EAGLE PASS, Texas—The Texas Department of Public Safety (DPS) will be setting up random highway checkpoints to inspect trucks following the deaths of 53 illegal immigrants who were being smuggled in the back of a tractor-trailer earlier this week.
“We’ve seen increased brazenness by cartels that feel empowered, because we do not have a federal government that’s pushing back against those cartels and their illegal activity,” Gov. Greg Abbott said at a June 29 press conference in Eagle Pass, one of the busiest regions for illegal border crossings in the country.
“And of course, the worst thing of all is the catastrophic death that we have witnessed.”
DPS Director Steven McCraw said state troopers will assist civilian inspectors in setting up checkpoints along the main highways running from the Texas–Mexico border to San Antonio, Houston, and other major hubs.
Often, illegal aliens wade or are rafted across the Rio Grande into Texas and, while avoiding Border Patrol, are taken to stash houses to await vehicle transport further into the United States.
McCraw said he also plans to deploy DPS special agents to identify stash houses near the border, “which is very important to disrupting Mexican cartel operations.”
The truck that was carrying the illegal immigrants who died in San Antonio passed through a Border Patrol highway checkpoint 30 miles north of Laredo on Interstate Highway 35, McCraw told The Epoch Times.
The checkpoint often has two truck lanes and three car lanes operating simultaneously.
Tom Homan, the former chief of Immigration and Customs Enforcement, told The Epoch Times that smugglers will turn off the freezer unit in refrigerated trucks to give the appearance that it’s an empty trailer and that there’s no need for a secondary inspection.
The refrigeration was turned off in the truck in San Antonio and there was no water inside, even as the mercury topped 100 degrees.

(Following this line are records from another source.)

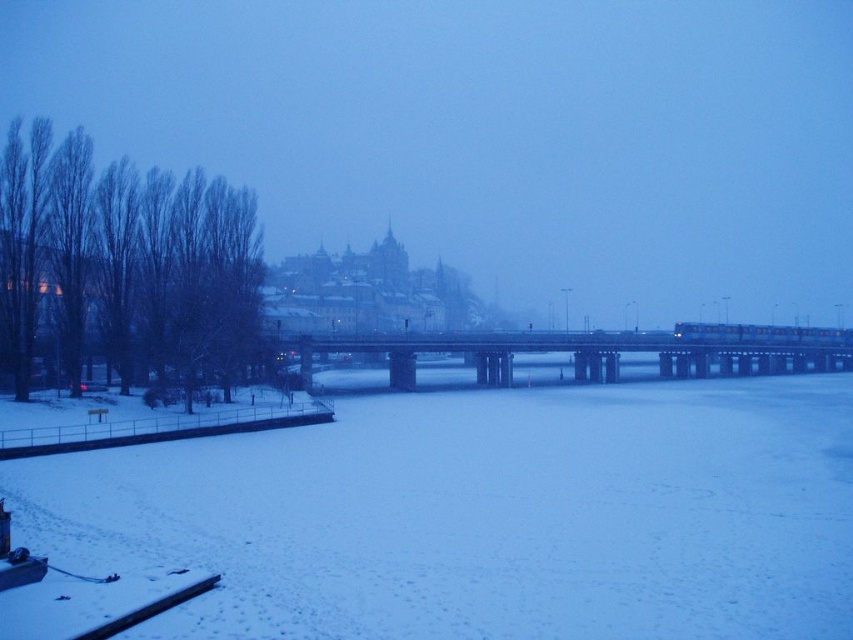 You are a photographer planning to capture the entire bridge and the snow in the scene. Given that your camera frame can only accommodate objects up to the width of the concrete bridge at center, will the white powdery snow at center fit within the frame?

The white powdery snow at center has a width less than the concrete bridge at center, so it will fit within the camera frame designed for the bridge width.

You are standing at the wooden walkway on the left side of the snow covered riverbank and want to reach the bridge. There are two points marked on the image, point A at coordinates point (337,461) and point B at coordinates point (436,348). Which point should you head towards to get closer to the bridge first?

Point A at coordinates point (337,461) is closer to the viewer than point B at coordinates point (436,348), so you should head towards point A to get closer to the bridge first.

You are a delivery person trying to cross the frozen river. You see the white powdery snow at center and the concrete bridge at center. Which surface should you walk on to safely cross the river?

You should walk on the concrete bridge at center because the white powdery snow at center is positioned under it, meaning the snow might be part of the river surface which is frozen but potentially unsafe. The bridge provides a solid structure for crossing safely.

“The truck passed through a Border Patrol checkpoint, it was not inspected. It was not inspected because the Border Patrol does not have the resources to be able to inspect all of the trucks,” Abbott said.
“Many of these deaths could be prevented if Biden simply fully funded the Border Patrol operation of the United States of America and implemented the policies that the Border Patrol needs in order to do their real job. And the real job is not the paper processing work that they’ve been assigned to do.”
President Joe Biden called the deaths in San Antonio “horrifying and heartbreaking,” and he vowed to crack down on the criminal smuggling organizations.
“Exploiting vulnerable individuals for profit is shameful,” he added.
Since Biden took office, the number of illegal crossings has hit multiple record highs. Border Patrol has apprehended more than 3.2 million illegal immigrants since January 2021, according to Customs and Border Protection data.
Four people have now been arrested in connection with the truck smuggling operation that resulted in the 53 deaths, according to the U.S. Department of Justice.
Homero Zamorano, the driver of the truck, was charged on June 29 with one count of alien smuggling resulting in death, and Christian Martinez, 28, was charged with one count of conspiracy to transport illegal aliens resulting in death.
If convicted, both Zamorano and Martinez face up to life in prison or potentially the death penalty.
Two Mexican nationals, Juan Francisco D’Luna-Bilbao and Juan Claudio D’Luna-Mendez, were arrested on June 27. The men have each been charged with three firearm-related offenses after exiting a San Antonio property listed as the registered address of the truck used in the smuggling operation. Both had overstayed their B-2 visas.